Screenshot grounding data
· · · · · · ·

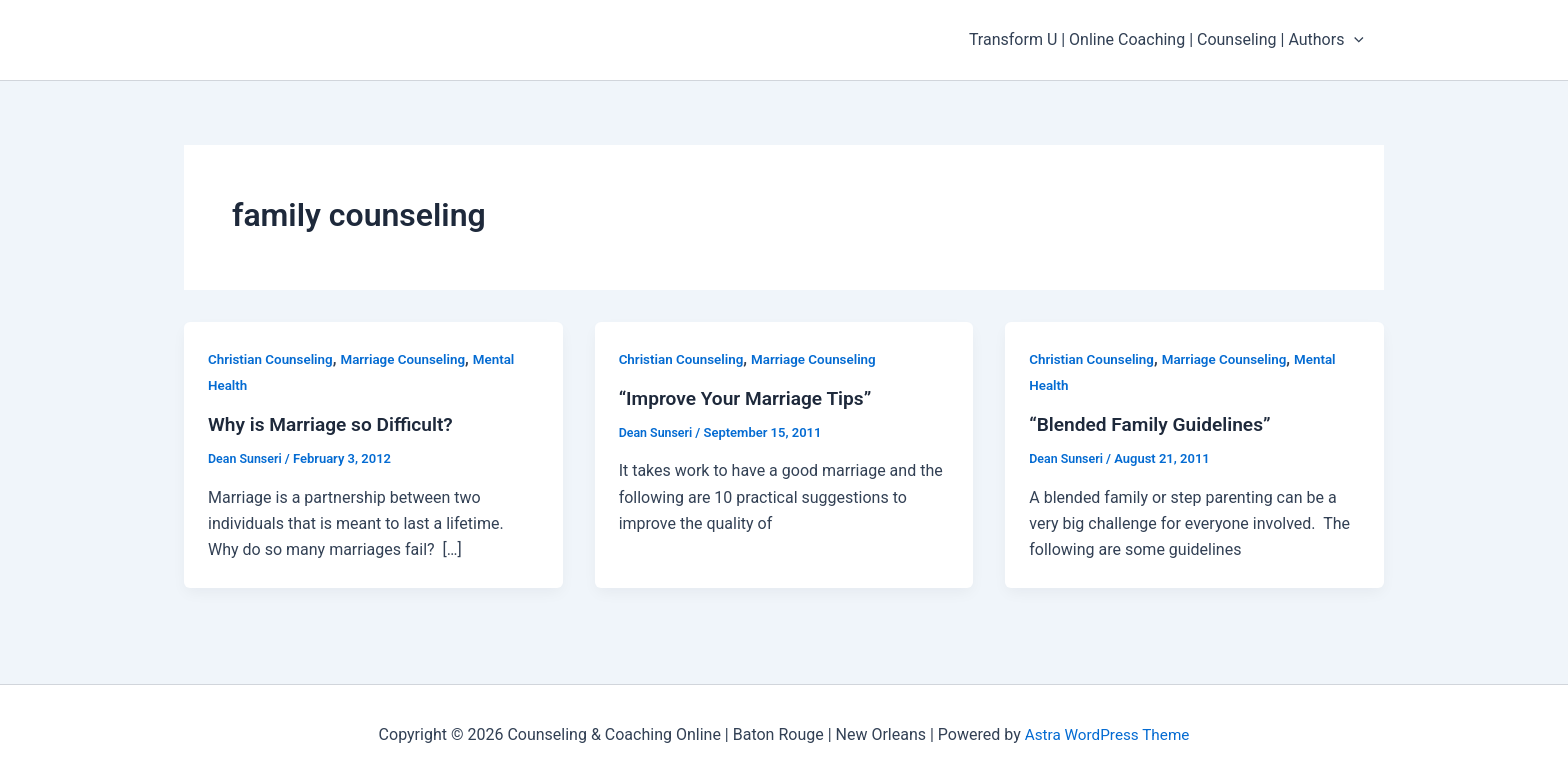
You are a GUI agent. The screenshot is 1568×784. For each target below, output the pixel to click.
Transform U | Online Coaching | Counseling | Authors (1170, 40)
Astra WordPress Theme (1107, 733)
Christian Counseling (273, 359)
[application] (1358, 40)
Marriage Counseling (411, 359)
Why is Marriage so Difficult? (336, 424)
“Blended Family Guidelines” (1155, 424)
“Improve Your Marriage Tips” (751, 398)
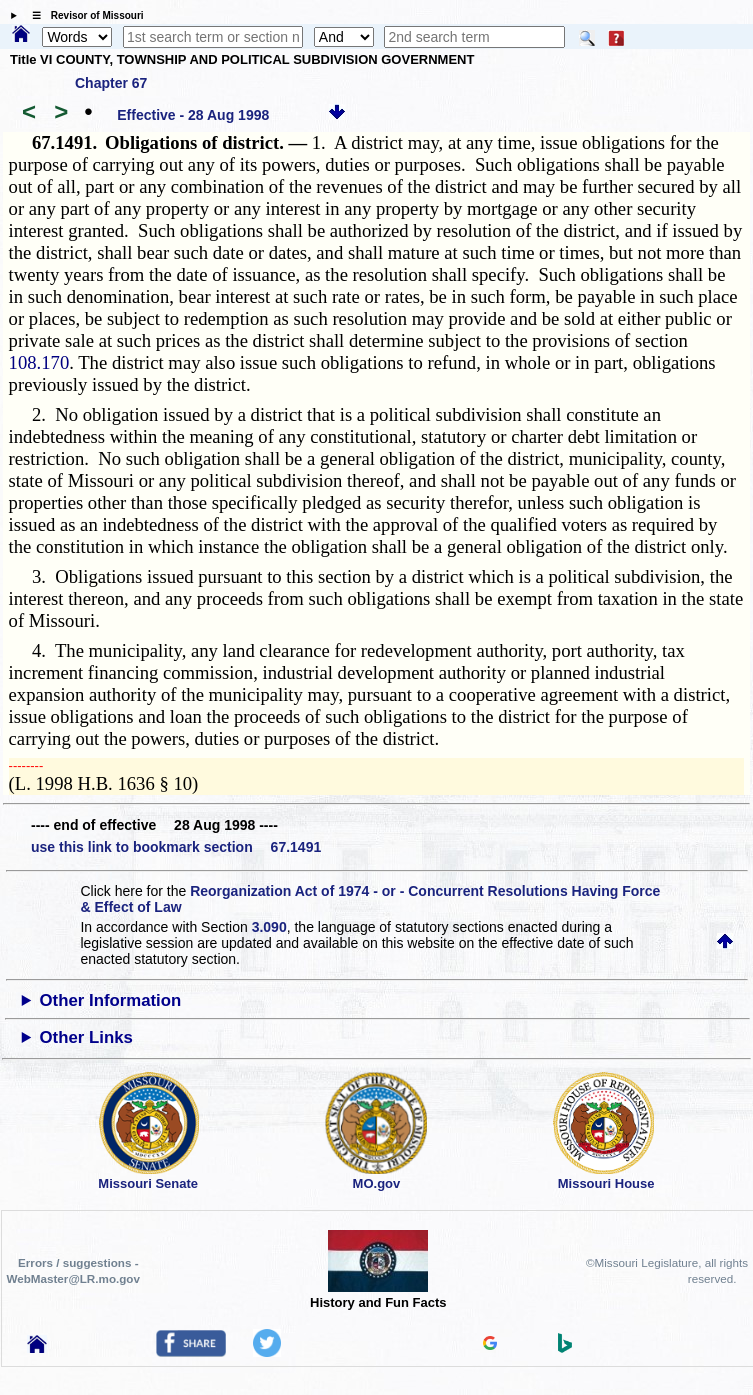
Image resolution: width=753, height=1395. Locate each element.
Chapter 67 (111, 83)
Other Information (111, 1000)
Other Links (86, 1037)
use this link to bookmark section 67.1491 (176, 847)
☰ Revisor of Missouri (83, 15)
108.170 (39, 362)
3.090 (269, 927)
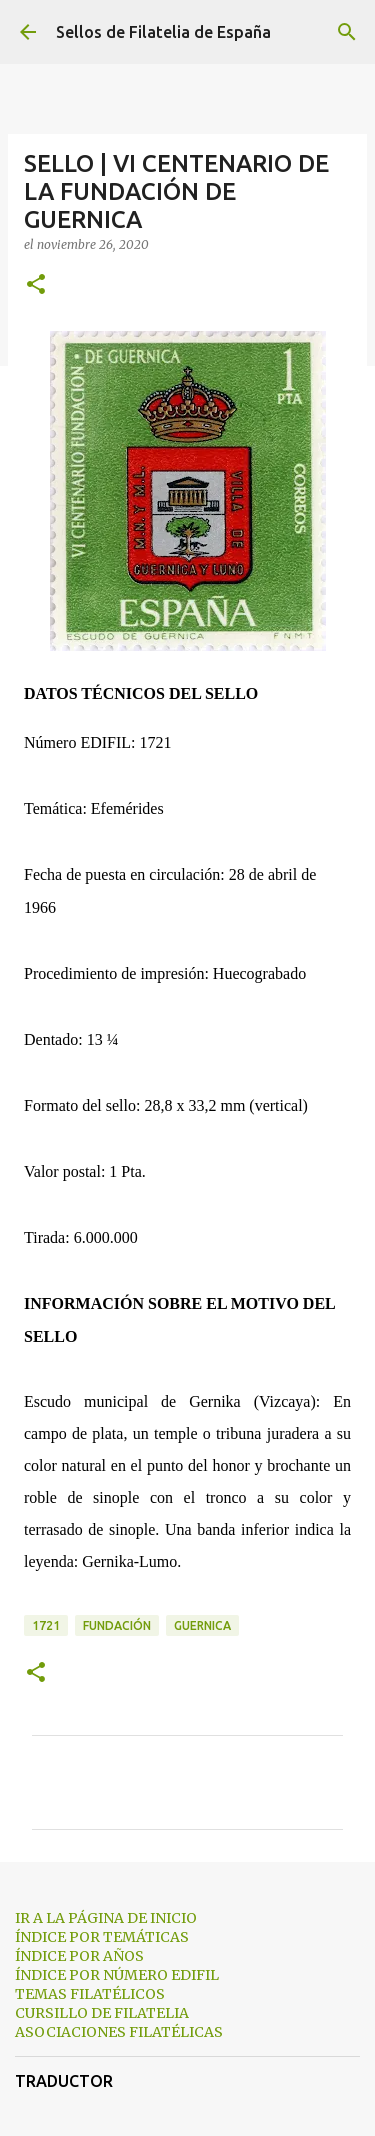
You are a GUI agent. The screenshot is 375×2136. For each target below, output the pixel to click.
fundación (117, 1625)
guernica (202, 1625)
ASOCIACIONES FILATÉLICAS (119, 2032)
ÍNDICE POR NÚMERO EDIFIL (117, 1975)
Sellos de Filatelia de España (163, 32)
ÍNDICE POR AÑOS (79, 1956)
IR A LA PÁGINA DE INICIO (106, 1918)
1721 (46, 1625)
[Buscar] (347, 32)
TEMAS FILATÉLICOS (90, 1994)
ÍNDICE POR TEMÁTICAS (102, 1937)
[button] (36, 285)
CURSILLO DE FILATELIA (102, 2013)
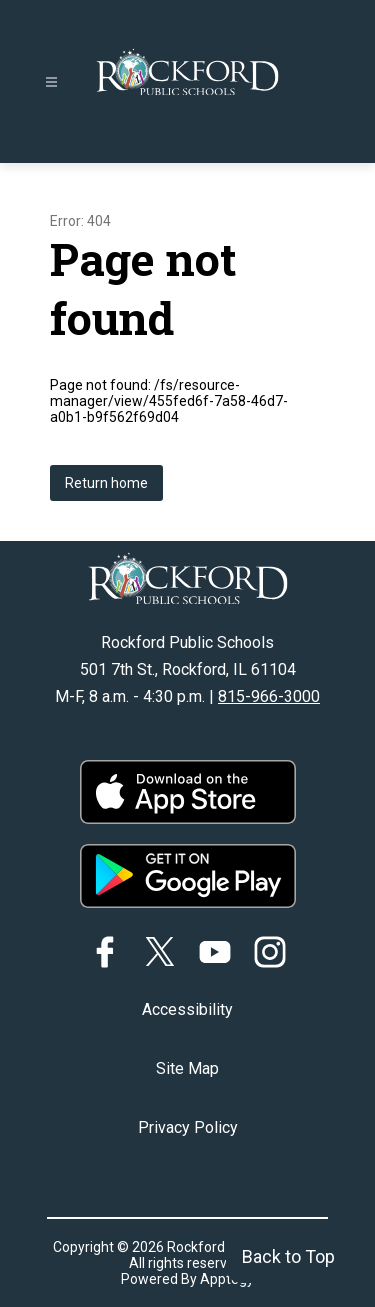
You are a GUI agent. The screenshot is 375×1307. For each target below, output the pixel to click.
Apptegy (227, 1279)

· · · · · · ·

• ACTIVITY
Give the data again word for word, without pictures.

• RESULT OF THE EXERCISE
You are a GUI agent. The screenshot is 1568×784. For each target below, output the pixel to click.
Transform U | Online Coaching | Counseling | Authors (1170, 40)
Astra WordPress Theme (1107, 733)
Christian Counseling (273, 359)
[application] (1358, 40)
Marriage Counseling (411, 359)
Why is Marriage so Difficult? (336, 424)
“Blended Family Guidelines” (1155, 424)
“Improve Your Marriage Tips” (751, 398)
Image resolution: width=753, height=1395. Locate each element.
Chapter 67 (111, 83)
Other Information (111, 1000)
Other Links (86, 1037)
use this link to bookmark section 67.1491 (176, 847)
☰ Revisor of Missouri (83, 15)
108.170 (39, 362)
3.090 (269, 927)
You are a GUI agent. The screenshot is 375×2136. For each target below, output the pixel to click.
fundación (117, 1625)
guernica (202, 1625)
ASOCIACIONES FILATÉLICAS (119, 2032)
ÍNDICE POR NÚMERO EDIFIL (117, 1975)
Sellos de Filatelia de España (163, 32)
ÍNDICE POR AÑOS (79, 1956)
IR A LA PÁGINA DE INICIO (106, 1918)
1721 (46, 1625)
[Buscar] (347, 32)
TEMAS FILATÉLICOS (90, 1994)
ÍNDICE POR TEMÁTICAS (102, 1937)
[button] (36, 285)
CURSILLO DE FILATELIA (102, 2013)
You are a GUI agent. The screenshot is 375×1307. For each target below, output the pixel to click.
Apptegy (227, 1279)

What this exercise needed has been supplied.